[Items from a data source]
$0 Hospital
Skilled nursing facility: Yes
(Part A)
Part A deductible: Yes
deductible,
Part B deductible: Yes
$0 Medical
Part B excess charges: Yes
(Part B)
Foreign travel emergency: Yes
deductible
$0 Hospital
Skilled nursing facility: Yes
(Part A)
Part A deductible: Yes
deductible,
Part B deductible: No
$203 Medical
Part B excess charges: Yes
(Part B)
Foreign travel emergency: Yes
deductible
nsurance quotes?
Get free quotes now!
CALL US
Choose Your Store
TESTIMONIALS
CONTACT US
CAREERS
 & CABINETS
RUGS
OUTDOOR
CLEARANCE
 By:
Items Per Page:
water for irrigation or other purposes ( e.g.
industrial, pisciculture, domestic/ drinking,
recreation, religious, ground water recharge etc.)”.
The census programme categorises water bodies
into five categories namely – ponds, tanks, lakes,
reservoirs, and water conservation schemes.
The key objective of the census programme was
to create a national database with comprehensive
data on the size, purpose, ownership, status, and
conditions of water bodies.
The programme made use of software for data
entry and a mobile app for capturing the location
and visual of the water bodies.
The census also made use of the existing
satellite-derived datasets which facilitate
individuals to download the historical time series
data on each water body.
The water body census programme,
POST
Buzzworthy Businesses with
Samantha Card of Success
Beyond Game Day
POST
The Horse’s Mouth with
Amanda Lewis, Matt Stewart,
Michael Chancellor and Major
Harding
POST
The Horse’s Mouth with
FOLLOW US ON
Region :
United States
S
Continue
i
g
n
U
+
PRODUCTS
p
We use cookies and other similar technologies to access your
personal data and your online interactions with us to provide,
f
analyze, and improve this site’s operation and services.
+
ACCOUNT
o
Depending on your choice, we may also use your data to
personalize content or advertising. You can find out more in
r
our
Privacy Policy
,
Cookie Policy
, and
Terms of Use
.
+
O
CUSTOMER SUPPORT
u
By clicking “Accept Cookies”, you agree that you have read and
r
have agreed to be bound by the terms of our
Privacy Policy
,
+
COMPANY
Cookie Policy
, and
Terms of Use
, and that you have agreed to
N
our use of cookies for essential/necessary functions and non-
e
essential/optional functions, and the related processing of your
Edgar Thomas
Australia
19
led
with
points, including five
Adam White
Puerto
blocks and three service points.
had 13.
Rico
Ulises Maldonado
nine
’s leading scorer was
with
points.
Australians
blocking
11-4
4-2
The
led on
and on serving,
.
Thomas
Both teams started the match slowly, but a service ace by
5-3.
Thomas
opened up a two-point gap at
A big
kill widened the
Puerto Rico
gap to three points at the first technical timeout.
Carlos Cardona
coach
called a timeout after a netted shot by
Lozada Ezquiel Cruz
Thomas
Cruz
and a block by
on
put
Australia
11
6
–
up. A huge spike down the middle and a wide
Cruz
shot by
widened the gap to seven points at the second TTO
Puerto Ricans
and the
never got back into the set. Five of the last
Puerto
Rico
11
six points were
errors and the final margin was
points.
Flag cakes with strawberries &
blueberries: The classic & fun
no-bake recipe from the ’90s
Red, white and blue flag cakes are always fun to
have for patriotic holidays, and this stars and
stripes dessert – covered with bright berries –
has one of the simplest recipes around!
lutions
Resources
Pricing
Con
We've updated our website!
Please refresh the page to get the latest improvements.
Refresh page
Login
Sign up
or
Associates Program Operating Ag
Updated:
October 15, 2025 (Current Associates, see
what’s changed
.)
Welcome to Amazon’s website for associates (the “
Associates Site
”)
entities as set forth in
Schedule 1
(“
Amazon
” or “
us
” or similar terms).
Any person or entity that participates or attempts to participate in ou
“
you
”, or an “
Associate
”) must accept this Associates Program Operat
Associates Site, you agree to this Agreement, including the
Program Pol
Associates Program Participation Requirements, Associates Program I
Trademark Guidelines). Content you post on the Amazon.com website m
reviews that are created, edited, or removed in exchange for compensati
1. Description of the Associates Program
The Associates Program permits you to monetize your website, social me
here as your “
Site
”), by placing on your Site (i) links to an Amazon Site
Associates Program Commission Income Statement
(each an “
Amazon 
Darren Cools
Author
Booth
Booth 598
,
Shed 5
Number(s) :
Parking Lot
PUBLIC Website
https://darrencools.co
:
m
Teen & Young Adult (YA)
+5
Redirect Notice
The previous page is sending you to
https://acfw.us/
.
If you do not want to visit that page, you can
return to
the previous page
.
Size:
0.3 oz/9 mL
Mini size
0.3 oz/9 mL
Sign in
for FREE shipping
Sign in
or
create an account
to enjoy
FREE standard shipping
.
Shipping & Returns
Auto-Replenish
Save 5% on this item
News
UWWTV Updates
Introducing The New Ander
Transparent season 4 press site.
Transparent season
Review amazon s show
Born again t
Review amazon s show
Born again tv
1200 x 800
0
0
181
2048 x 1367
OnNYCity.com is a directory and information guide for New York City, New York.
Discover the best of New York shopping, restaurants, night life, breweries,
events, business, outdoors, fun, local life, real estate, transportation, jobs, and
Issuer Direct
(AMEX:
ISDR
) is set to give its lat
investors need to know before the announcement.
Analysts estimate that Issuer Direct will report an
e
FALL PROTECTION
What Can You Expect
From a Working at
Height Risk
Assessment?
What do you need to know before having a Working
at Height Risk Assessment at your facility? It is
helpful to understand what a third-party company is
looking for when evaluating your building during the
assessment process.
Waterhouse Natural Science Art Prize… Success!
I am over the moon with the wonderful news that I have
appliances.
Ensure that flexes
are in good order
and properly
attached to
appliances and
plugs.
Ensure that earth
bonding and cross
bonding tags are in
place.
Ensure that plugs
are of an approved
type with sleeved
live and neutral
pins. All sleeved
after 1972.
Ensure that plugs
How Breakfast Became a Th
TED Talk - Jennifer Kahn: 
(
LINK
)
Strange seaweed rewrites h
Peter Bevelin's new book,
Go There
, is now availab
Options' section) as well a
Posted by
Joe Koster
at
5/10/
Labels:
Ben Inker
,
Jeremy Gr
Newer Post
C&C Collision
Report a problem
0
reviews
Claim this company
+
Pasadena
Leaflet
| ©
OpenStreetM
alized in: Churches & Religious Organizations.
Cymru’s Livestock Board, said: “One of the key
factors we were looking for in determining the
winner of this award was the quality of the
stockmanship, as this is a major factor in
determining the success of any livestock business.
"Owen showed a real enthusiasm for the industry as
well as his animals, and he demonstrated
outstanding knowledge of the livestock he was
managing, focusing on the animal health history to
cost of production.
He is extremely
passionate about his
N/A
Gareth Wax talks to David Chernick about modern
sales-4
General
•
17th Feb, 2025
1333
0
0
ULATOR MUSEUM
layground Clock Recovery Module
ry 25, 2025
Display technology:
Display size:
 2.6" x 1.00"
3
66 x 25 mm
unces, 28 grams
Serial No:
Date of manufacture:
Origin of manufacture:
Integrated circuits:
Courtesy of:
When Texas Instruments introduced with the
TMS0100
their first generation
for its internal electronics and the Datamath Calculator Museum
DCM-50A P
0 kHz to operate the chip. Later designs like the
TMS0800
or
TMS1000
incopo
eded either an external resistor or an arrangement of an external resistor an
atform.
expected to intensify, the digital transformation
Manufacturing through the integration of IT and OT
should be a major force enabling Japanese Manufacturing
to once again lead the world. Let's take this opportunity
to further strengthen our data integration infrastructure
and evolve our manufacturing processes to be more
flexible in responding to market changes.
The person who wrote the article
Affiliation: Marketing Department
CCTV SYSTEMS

[What is being asked]
Write each line of the data down again exactly as it reads.

[Output below]
$0 Hospital
Skilled nursing facility: Yes
(Part A)
Part A deductible: Yes
deductible,
Part B deductible: Yes
$0 Medical
Part B excess charges: Yes
(Part B)
Foreign travel emergency: Yes
deductible
$0 Hospital
Skilled nursing facility: Yes
(Part A)
Part A deductible: Yes
deductible,
Part B deductible: No
$203 Medical
Part B excess charges: Yes
(Part B)
Foreign travel emergency: Yes
deductible
nsurance quotes?
Get free quotes now!
CALL US
Choose Your Store
TESTIMONIALS
CONTACT US
CAREERS
 & CABINETS
RUGS
OUTDOOR
CLEARANCE
 By:
Items Per Page:
water for irrigation or other purposes ( e.g.
industrial, pisciculture, domestic/ drinking,
recreation, religious, ground water recharge etc.)”.
The census programme categorises water bodies
into five categories namely – ponds, tanks, lakes,
reservoirs, and water conservation schemes.
The key objective of the census programme was
to create a national database with comprehensive
data on the size, purpose, ownership, status, and
conditions of water bodies.
The programme made use of software for data
entry and a mobile app for capturing the location
and visual of the water bodies.
The census also made use of the existing
satellite-derived datasets which facilitate
individuals to download the historical time series
data on each water body.
The water body census programme,
POST
Buzzworthy Businesses with
Samantha Card of Success
Beyond Game Day
POST
The Horse’s Mouth with
Amanda Lewis, Matt Stewart,
Michael Chancellor and Major
Harding
POST
The Horse’s Mouth with
FOLLOW US ON
Region :
United States
S
Continue
i
g
n
U
+
PRODUCTS
p
We use cookies and other similar technologies to access your
personal data and your online interactions with us to provide,
f
analyze, and improve this site’s operation and services.
+
ACCOUNT
o
Depending on your choice, we may also use your data to
personalize content or advertising. You can find out more in
r
our
Privacy Policy
,
Cookie Policy
, and
Terms of Use
.
+
O
CUSTOMER SUPPORT
u
By clicking “Accept Cookies”, you agree that you have read and
r
have agreed to be bound by the terms of our
Privacy Policy
,
+
COMPANY
Cookie Policy
, and
Terms of Use
, and that you have agreed to
N
our use of cookies for essential/necessary functions and non-
e
essential/optional functions, and the related processing of your
Edgar Thomas
Australia
19
led
with
points, including five
Adam White
Puerto
blocks and three service points.
had 13.
Rico
Ulises Maldonado
nine
’s leading scorer was
with
points.
Australians
blocking
11-4
4-2
The
led on
and on serving,
.
Thomas
Both teams started the match slowly, but a service ace by
5-3.
Thomas
opened up a two-point gap at
A big
kill widened the
Puerto Rico
gap to three points at the first technical timeout.
Carlos Cardona
coach
called a timeout after a netted shot by
Lozada Ezquiel Cruz
Thomas
Cruz
and a block by
on
put
Australia
11
6
–
up. A huge spike down the middle and a wide
Cruz
shot by
widened the gap to seven points at the second TTO
Puerto Ricans
and the
never got back into the set. Five of the last
Puerto
Rico
11
six points were
errors and the final margin was
points.
Flag cakes with strawberries &
blueberries: The classic & fun
no-bake recipe from the ’90s
Red, white and blue flag cakes are always fun to
have for patriotic holidays, and this stars and
stripes dessert – covered with bright berries –
has one of the simplest recipes around!
lutions
Resources
Pricing
Con
We've updated our website!
Please refresh the page to get the latest improvements.
Refresh page
Login
Sign up
or
Associates Program Operating Ag
Updated:
October 15, 2025 (Current Associates, see
what’s changed
.)
Welcome to Amazon’s website for associates (the “
Associates Site
”)
entities as set forth in
Schedule 1
(“
Amazon
” or “
us
” or similar terms).
Any person or entity that participates or attempts to participate in ou
“
you
”, or an “
Associate
”) must accept this Associates Program Operat
Associates Site, you agree to this Agreement, including the
Program Pol
Associates Program Participation Requirements, Associates Program I
Trademark Guidelines). Content you post on the Amazon.com website m
reviews that are created, edited, or removed in exchange for compensati
1. Description of the Associates Program
The Associates Program permits you to monetize your website, social me
here as your “
Site
”), by placing on your Site (i) links to an Amazon Site
Associates Program Commission Income Statement
(each an “
Amazon 
Darren Cools
Author
Booth
Booth 598
,
Shed 5
Number(s) :
Parking Lot
PUBLIC Website
https://darrencools.co
:
m
Teen & Young Adult (YA)
+5
Redirect Notice
The previous page is sending you to
https://acfw.us/
.
If you do not want to visit that page, you can
return to
the previous page
.
Size:
0.3 oz/9 mL
Mini size
0.3 oz/9 mL
Sign in
for FREE shipping
Sign in
or
create an account
to enjoy
FREE standard shipping
.
Shipping & Returns
Auto-Replenish
Save 5% on this item
News
UWWTV Updates
Introducing The New Ander
Transparent season 4 press site.
Transparent season
Review amazon s show
Born again t
Review amazon s show
Born again tv
1200 x 800
0
0
181
2048 x 1367
OnNYCity.com is a directory and information guide for New York City, New York.
Discover the best of New York shopping, restaurants, night life, breweries,
events, business, outdoors, fun, local life, real estate, transportation, jobs, and
Issuer Direct
(AMEX:
ISDR
) is set to give its lat
investors need to know before the announcement.
Analysts estimate that Issuer Direct will report an
e
FALL PROTECTION
What Can You Expect
From a Working at
Height Risk
Assessment?
What do you need to know before having a Working
at Height Risk Assessment at your facility? It is
helpful to understand what a third-party company is
looking for when evaluating your building during the
assessment process.
Waterhouse Natural Science Art Prize… Success!
I am over the moon with the wonderful news that I have
appliances.
Ensure that flexes
are in good order
and properly
attached to
appliances and
plugs.
Ensure that earth
bonding and cross
bonding tags are in
place.
Ensure that plugs
are of an approved
type with sleeved
live and neutral
pins. All sleeved
after 1972.
Ensure that plugs
How Breakfast Became a Th
TED Talk - Jennifer Kahn: 
(
LINK
)
Strange seaweed rewrites h
Peter Bevelin's new book,
Go There
, is now availab
Options' section) as well a
Posted by
Joe Koster
at
5/10/
Labels:
Ben Inker
,
Jeremy Gr
Newer Post
C&C Collision
Report a problem
0
reviews
Claim this company
+
Pasadena
Leaflet
| ©
OpenStreetM
alized in: Churches & Religious Organizations.
Cymru’s Livestock Board, said: “One of the key
factors we were looking for in determining the
winner of this award was the quality of the
stockmanship, as this is a major factor in
determining the success of any livestock business.
"Owen showed a real enthusiasm for the industry as
well as his animals, and he demonstrated
outstanding knowledge of the livestock he was
managing, focusing on the animal health history to
cost of production.
He is extremely
passionate about his
N/A
Gareth Wax talks to David Chernick about modern
sales-4
General
•
17th Feb, 2025
1333
0
0
ULATOR MUSEUM
layground Clock Recovery Module
ry 25, 2025
Display technology:
Display size:
 2.6" x 1.00"
3
66 x 25 mm
unces, 28 grams
Serial No:
Date of manufacture:
Origin of manufacture:
Integrated circuits:
Courtesy of:
When Texas Instruments introduced with the
TMS0100
their first generation
for its internal electronics and the Datamath Calculator Museum
DCM-50A P
0 kHz to operate the chip. Later designs like the
TMS0800
or
TMS1000
incopo
eded either an external resistor or an arrangement of an external resistor an
atform.
expected to intensify, the digital transformation
Manufacturing through the integration of IT and OT
should be a major force enabling Japanese Manufacturing
to once again lead the world. Let's take this opportunity
to further strengthen our data integration infrastructure
and evolve our manufacturing processes to be more
flexible in responding to market changes.
The person who wrote the article
Affiliation: Marketing Department
CCTV SYSTEMS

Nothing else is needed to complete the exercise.